Obama hosts ‘beer summit’
Black professor, white cop meet at the White House
WASHINGTON – A national furor over race relations paused Thursday as President Barack Obama, in a shady spot on the White House lawn near the Rose Garden, sat down for beers with a black Harvard professor and the white police officer who arrested him two weeks ago.
For the two men who raised mugs of beer with the president, both dressed in suits and sitting stiffly in what was meant to be a casual moment, the discussion of race and policing will go on.
The arresting officer, Sgt. James Crowley of the Cambridge, Mass., police, said afterward that he and the professor, African-American studies scholar Henry Louis Gates Jr., had set plans to talk further in a more private setting.
But for Obama, the most anticipated happy hour in recent memory threatened to be little more than a timeout in an ongoing debate over racial profiling and other racially charged issues. Obama had uncharacteristically helped to escalate the national debate by wading into the issue from the White House, saying that the Cambridge police had “acted stupidly” in arresting the black professor on disorderly conduct charges at his own home.
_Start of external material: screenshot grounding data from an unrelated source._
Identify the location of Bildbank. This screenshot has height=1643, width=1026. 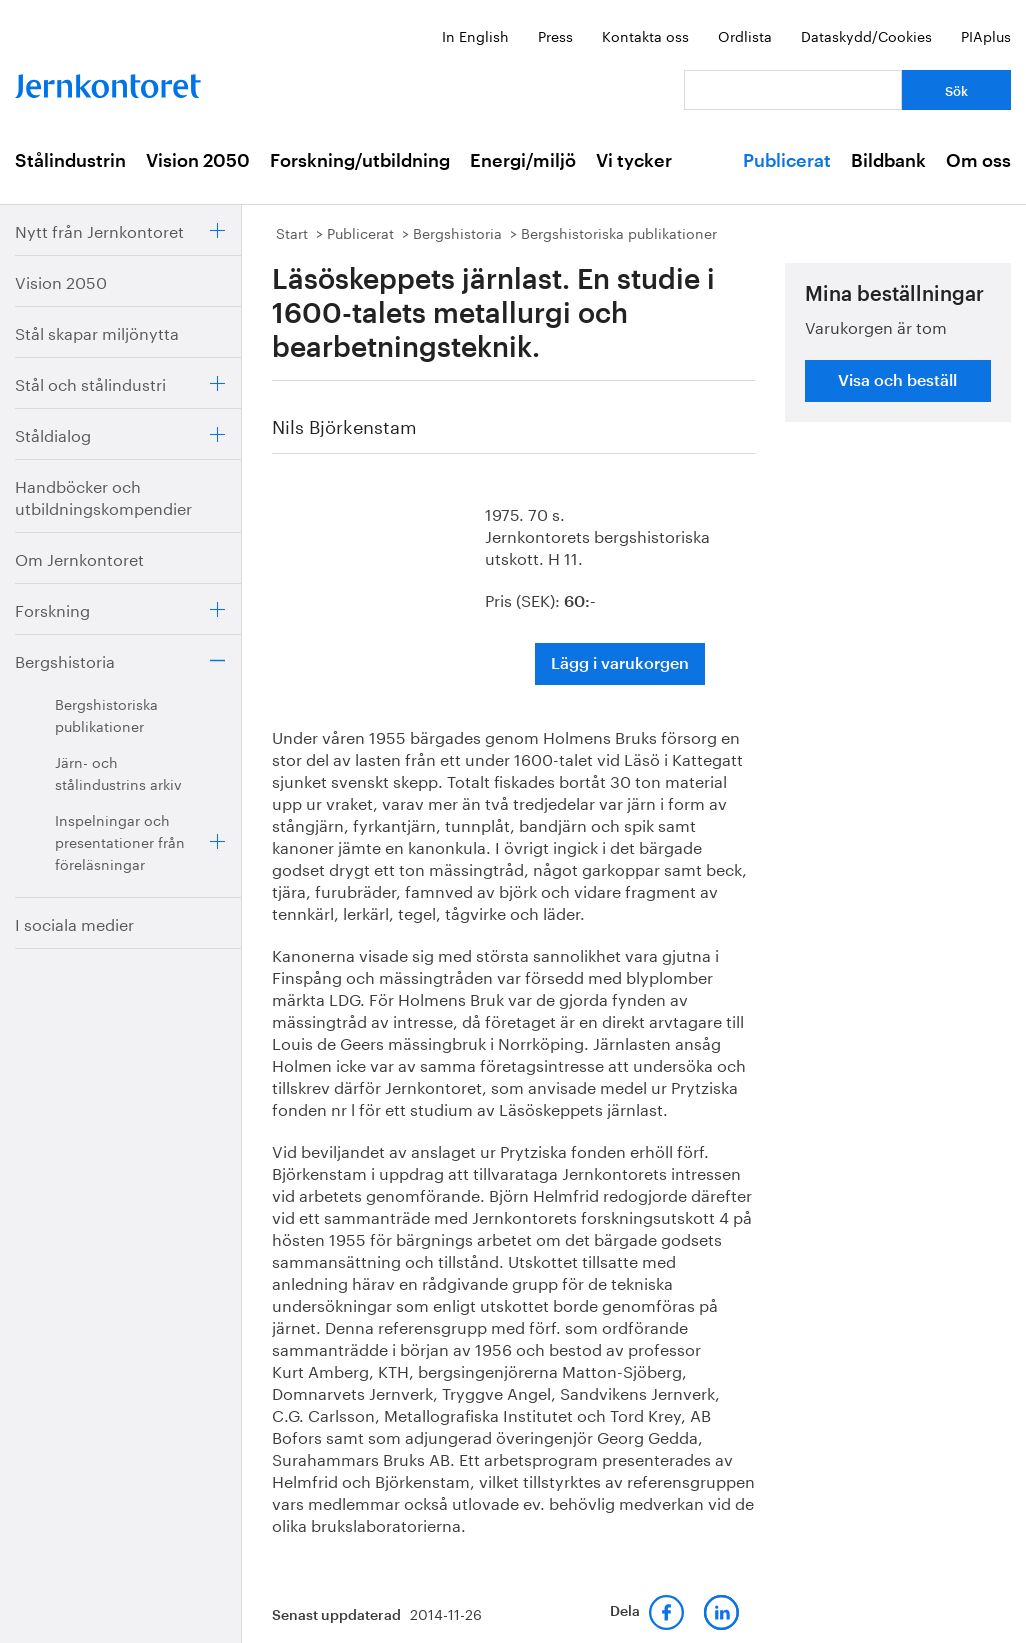
(888, 161).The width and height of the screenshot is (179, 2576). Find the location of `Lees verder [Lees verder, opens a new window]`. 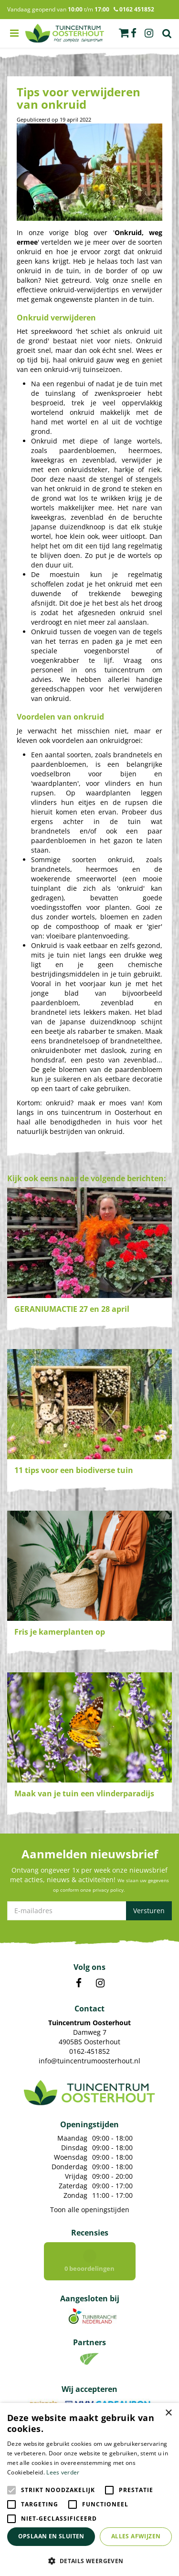

Lees verder [Lees verder, opens a new window] is located at coordinates (62, 2472).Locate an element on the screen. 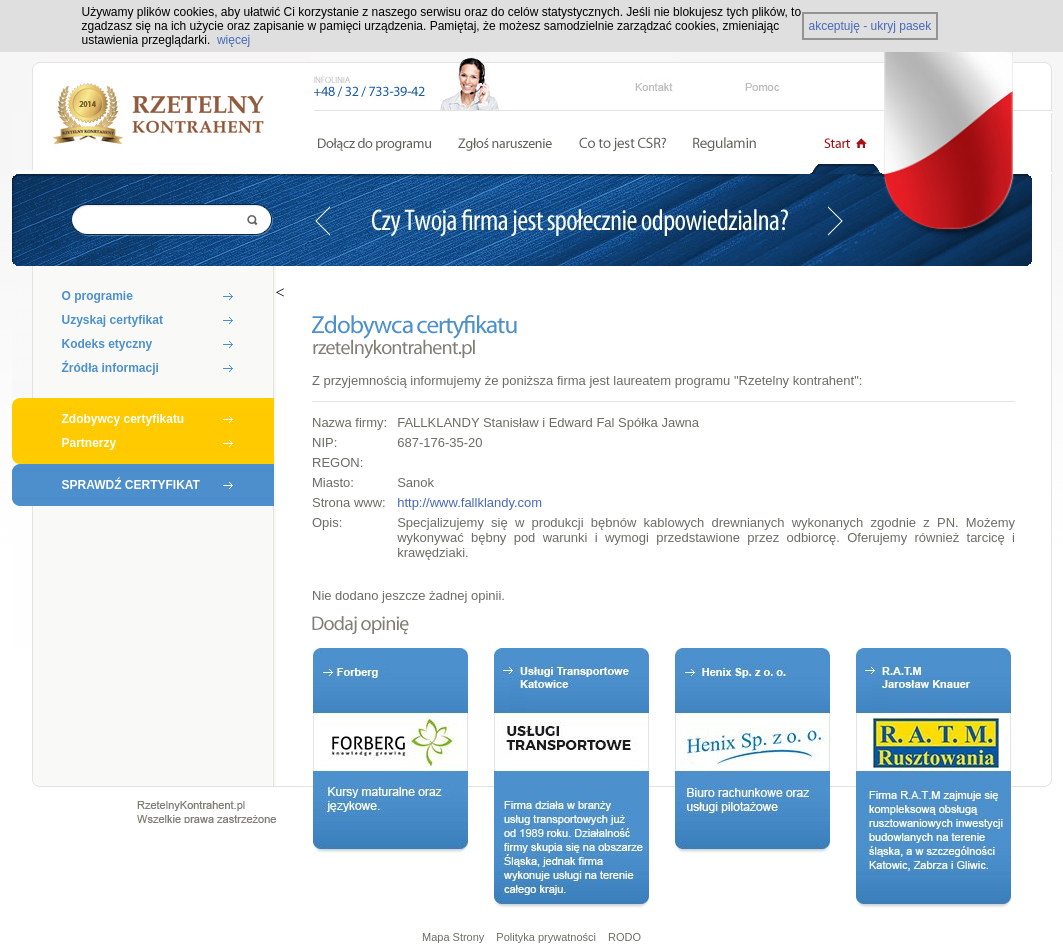  Partnerzy is located at coordinates (89, 443).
It was the most overt involvement yet by the country’s first black president in a racially charged matter, and Obama has tried gradually over the past week to ease the controversy – most notably by saying he regretted his choice of words and setting up what came to be known as a “beer summit.”
A small group of cameras and reporters was permitted to witness the meeting only for about 30 seconds and from about 50 feet away. If there was a lesson being taught, there was no way for the nation to hear it.
Gates and Crowley appeared to talk seriously, and at one point Obama gave a hearty laugh. Joining the three was Vice President Joe Biden, in shirtsleeves and drinking a non-alcoholic beer.